"Block, Lawrence - CMS - One Thousand Dollars a Word" - читать интересную книгу автора (Block Lawrence)

Lawrence Block - One Thousand Dollars a Word

(From "The Collected Mystery Stories")

The editor's name was Warren Jukes. He was a lean sharp-featured man with slender long-fingered hands and a narrow line for a mouth. His black hair was going attractively gray on top and at the temples. As usual, he wore a stylish three-piece suit. As usual, Trevathan felt logy and unkempt in comparison, like a bear having trouble shaking off the torpor of hibernation.

"Sit down, Jim," Jukes said. "Always a pleasure. Don't tell me you're bringing in another manuscript already? It never ceases to amaze me the way you keep grinding them out. Where do you get your ideas, anyway? But I guess you're tired of that question after all these years."

He was indeed, and that was not the only thing of which James Trevathan was heartily tired. But all he said was, "No, Warren. I haven't written another story."

"Oh?"

"I wanted to talk with you about the last one."

"But we talked about it yesterday," Jukes said, puzzled. "Over the telephone. I said it was fine and I was happy to have it for the magazine. What's the title, anyway? It was a play on words, but I can't remember it offhand."

'"A Stitch in Crime,'" Trevathan said.

"Right, that's it. Good title, good story and all of it wrapped up in your solid professional prose. What's the problem?"

"Money," Trevathan said.

"A severe case of the shorts, huh?" The editor smiled. "Well, I'll be putting a voucher through this afternoon. You'll have the check early next week. I'm afraid that's the best I can do, Jimbo. The corporate machinery can only go so fast."

"It's not the time," Trevathan said. "It's the amount. What are you paying for the story, Warren?"

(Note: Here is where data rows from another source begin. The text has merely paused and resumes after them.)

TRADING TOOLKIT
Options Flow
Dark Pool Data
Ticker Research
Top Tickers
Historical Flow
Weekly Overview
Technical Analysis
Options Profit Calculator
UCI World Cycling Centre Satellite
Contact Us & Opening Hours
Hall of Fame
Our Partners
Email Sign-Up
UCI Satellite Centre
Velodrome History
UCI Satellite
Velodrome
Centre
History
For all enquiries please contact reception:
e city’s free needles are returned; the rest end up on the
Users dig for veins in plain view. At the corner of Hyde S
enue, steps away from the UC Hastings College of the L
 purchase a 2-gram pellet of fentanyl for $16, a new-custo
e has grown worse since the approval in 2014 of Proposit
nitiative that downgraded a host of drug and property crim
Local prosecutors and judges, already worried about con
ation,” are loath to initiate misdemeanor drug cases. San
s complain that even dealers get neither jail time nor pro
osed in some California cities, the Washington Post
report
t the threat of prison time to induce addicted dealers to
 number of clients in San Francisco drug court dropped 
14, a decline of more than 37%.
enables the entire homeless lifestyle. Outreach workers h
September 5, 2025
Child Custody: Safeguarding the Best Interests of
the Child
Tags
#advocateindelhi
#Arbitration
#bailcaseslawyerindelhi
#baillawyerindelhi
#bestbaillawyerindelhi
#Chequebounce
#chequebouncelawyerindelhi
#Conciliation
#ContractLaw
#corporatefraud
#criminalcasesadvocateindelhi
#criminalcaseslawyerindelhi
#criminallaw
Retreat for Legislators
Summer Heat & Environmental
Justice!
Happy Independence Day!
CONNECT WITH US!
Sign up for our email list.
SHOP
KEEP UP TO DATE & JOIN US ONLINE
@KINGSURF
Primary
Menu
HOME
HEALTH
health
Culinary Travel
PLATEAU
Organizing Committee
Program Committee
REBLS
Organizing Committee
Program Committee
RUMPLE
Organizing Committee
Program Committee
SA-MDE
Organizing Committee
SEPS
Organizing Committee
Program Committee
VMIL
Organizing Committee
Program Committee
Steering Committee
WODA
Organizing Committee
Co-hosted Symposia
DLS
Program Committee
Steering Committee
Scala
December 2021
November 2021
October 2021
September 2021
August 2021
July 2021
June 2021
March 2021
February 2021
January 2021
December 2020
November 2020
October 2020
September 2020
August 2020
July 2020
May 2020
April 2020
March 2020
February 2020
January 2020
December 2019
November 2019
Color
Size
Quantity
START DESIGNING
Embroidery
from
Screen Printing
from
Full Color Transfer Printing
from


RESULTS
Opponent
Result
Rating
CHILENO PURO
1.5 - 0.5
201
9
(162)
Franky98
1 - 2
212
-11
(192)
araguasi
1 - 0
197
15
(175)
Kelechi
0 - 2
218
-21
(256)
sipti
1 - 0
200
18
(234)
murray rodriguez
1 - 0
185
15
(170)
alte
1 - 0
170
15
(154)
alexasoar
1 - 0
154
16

"Why, the usual. How long was it? Three thousand words, wasn't it?"

"Thirty-five hundred."

"So what does that come to? Thirty-five hundred at a nickel a word is what? One seventy-five, right?"

"That's right, yes."

"So you'll have a check in that amount early next week, as soon as possible, and if you want I'll ring you when I have it in hand and you can come over and pick it up. Save waiting a couple of days for the neither-rain-nor-snow people to get it from my desk to yours."

"It's not enough."

"Beg your pardon?"

"The price," Trevathan said. He was having trouble with this conversa-tion. He'd written a script for it in his mind on the way to Jukes's office, and he'd been infinitely more articulate then than now. "I should get more money," he managed. "A nickel a word is...Warren, that's no money at all."

"It's what we pay, Jim. It's what we've always paid."

"Exactly."

"So?"

"Do you know how long I've been writing for you people, Warren?"